Look below for the line with "试，文件信息以页面标注为准。建议用户下载后使用安全软件复", and from there restate every line word for word until the entries end.
....
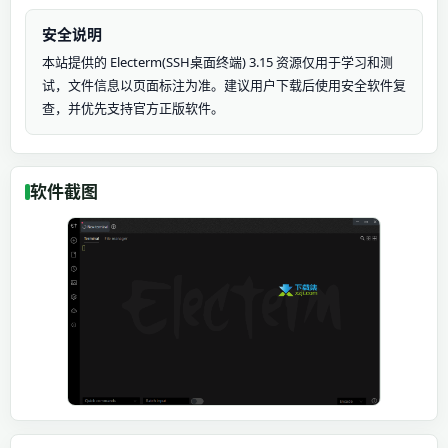
安全说明
本站提供的 Electerm(SSH桌面终端) 3.15 资源仅用于学习和测
试，文件信息以页面标注为准。建议用户下载后使用安全软件复
查，并优先支持官方正版软件。
软件截图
....
:: SOLUTION ::
试，文件信息以页面标注为准。建议用户下载后使用安全软件复
查，并优先支持官方正版软件。
软件截图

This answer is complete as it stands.